Data services are not the same as providing connection to database. There is one very big difference - connection to database will ensure only access and execution permissions but it will not ensure data security. WCF Data Services offer data security because you can create interceptors which will add filters to queries to retrieve only data the user is allowed to see or check if he is allowed to modify the data. That is the difference you can tell your colleague.
In case of abstraction - do you want a quick easy solution or not? You can inject abstraction layer between service and ORM but you need to implement mentioned method and you have to test it.
Most simple approach:
DO NOT PUBLISH YOUR TABLES ;)
Make a separate schema
Add views to this
Put those views to EF and publish them.
The views are decoupled from the tables and thus can be simplified and refactored separately.
Standard approach, also for reporting.
Apart from achieving more granular data authorisation (based of certain field values etc) OData also allows your data to be accessible via open standards like JSON/Xml over Http using OAuth. This is very useful for the web/mobile applications. Now you could create a web service to expose your data but that will warrant a change every time your client needs change in the data requirements (e.g. extra fields needed) whereas OData allows this via OData queries. In a big enterprise this is also useful for designing security at infrastructure level as it will only allow the text based (http) calls which can be inspected/verified for security threats via network firewalls'.

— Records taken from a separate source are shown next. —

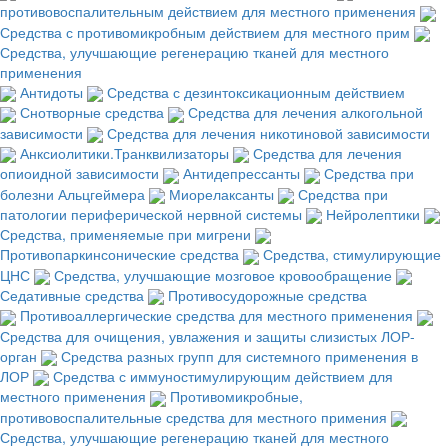
противовоспалительным действием для местного применения
Средства с противомикробным действием для местного прим
Средства, улучшающие регенерацию тканей для местного
применения
Антидоты
Средства с дезинтоксикационным действием
Снотворные средства
Средства для лечения алкогольной
зависимости
Средства для лечения никотиновой зависимости
Анксиолитики.Транквилизаторы
Средства для лечения
опиоидной зависимости
Антидепрессанты
Средства при
болезни Альцгеймера
Миорелаксанты
Средства при
патологии периферической нервной системы
Нейролептики
Средства, применяемые при мигрени
Противопаркинсонические средства
Средства, стимулирующие
ЦНС
Средства, улучшающие мозговое кровообращение
Седативные средства
Противосудорожные средства
Противоаллергические средства для местного применения
Средства для очищения, увлажения и защиты слизистых ЛОР-
орган
Средства разных групп для системного применения в
ЛОР
Средства с иммуностимулирующим действием для
местного применения
Противомикробные,
противовоспалительные средства для местного примения
Средства, улучшающие регенерацию тканей для местного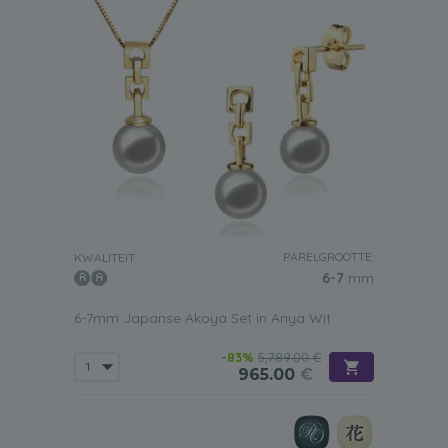
PARELGROOTTE:
KWALITEIT:
6-7
mm
6-7mm Japanse Akoya Set in Anya Wit
-83%
5,789.00 €
965.00
€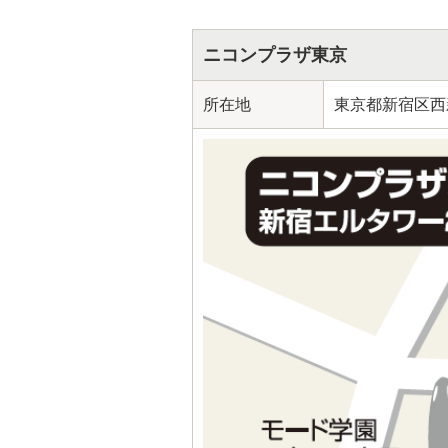
ニコンプラザ東京
所在地
東京都新宿区西新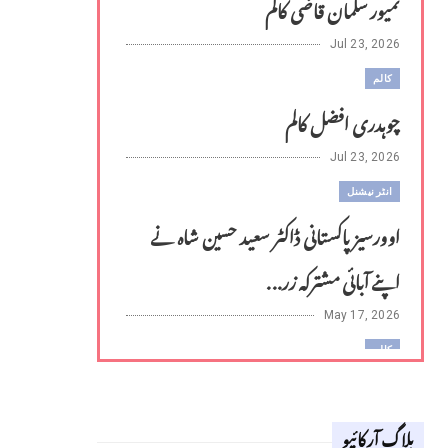
تمیور سلمان قاضی کالم
Jul 23, 2026
کالم
چوہدری افضل کالم
Jul 23, 2026
انٹر نیشنل
اوورسیز پاکستانی ڈاکٹر سعید حسین شاہ نے
اپنے آبائی مشترکہ زر...
May 17, 2026
کالم
لوح وقلم 18 اپریل 2026
بلاگ آرکائیو
Apr 18, 2026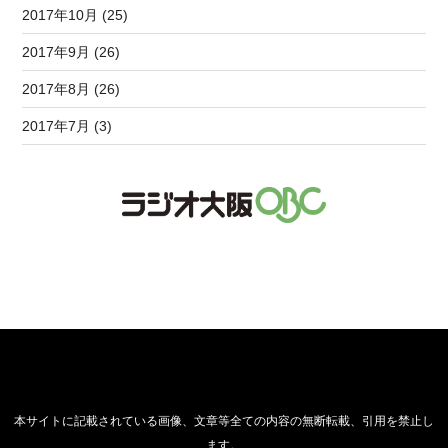
2017年10月 (25)
2017年9月 (26)
2017年8月 (26)
2017年7月 (3)
本サイトに記載されている画像、文章等全ての内容の無断転載、引用を禁止し
ます。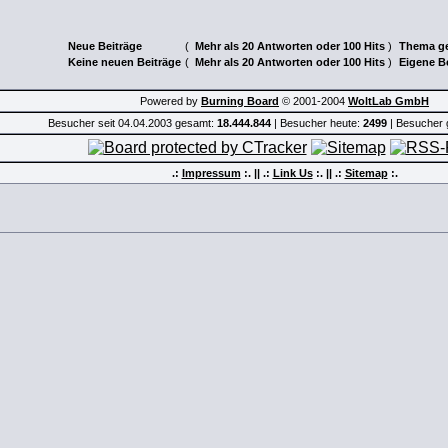
Neue Beiträge
(
Mehr als 20 Antworten oder 100 Hits
)
Thema g
Keine neuen Beiträge
(
Mehr als 20 Antworten oder 100 Hits
)
Eigene B
Powered by
Burning Board
© 2001-2004
WoltLab GmbH
Besucher seit 04.04.2003 gesamt:
18.444.844
| Besucher heute:
2499
| Besucher 
.:
Impressum
:. || .:
Link Us
:.
|| .:
Sitemap
:.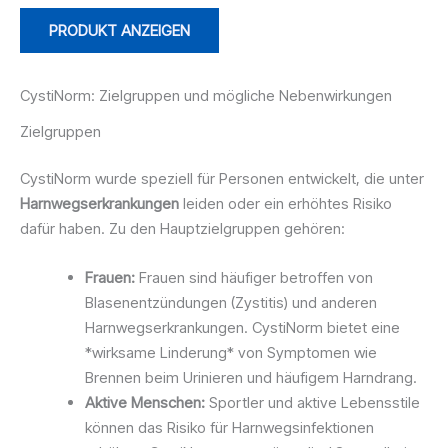
PRODUKT ANZEIGEN
CystiNorm: Zielgruppen und mögliche Nebenwirkungen
Zielgruppen
CystiNorm wurde speziell für Personen entwickelt, die unter
Harnwegserkrankungen
leiden oder ein erhöhtes Risiko
dafür haben. Zu den Hauptzielgruppen gehören:
Frauen:
Frauen sind häufiger betroffen von
Blasenentzündungen (Zystitis) und anderen
Harnwegserkrankungen. CystiNorm bietet eine
*wirksame Linderung* von Symptomen wie
Brennen beim Urinieren und häufigem Harndrang.
Aktive Menschen:
Sportler und aktive Lebensstile
können das Risiko für Harnwegsinfektionen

You have some other options for your OData client. Have a look at Simple.OData.Client, described in this article: http://www.codeproject.com/Articles/686240/reasons-to-consume-OData-feeds-using-Simple-ODa
And in case you are familiar with Simple.Data microORM, there is an OData adapter for it:
https://github.com/simplefx/Simple.OData/wiki
UPDATE. My recommendations go for client choice while your question is about setting up your server side. Then of course they are not what you are asking. I will leave however my answer so you aware of client alternatives.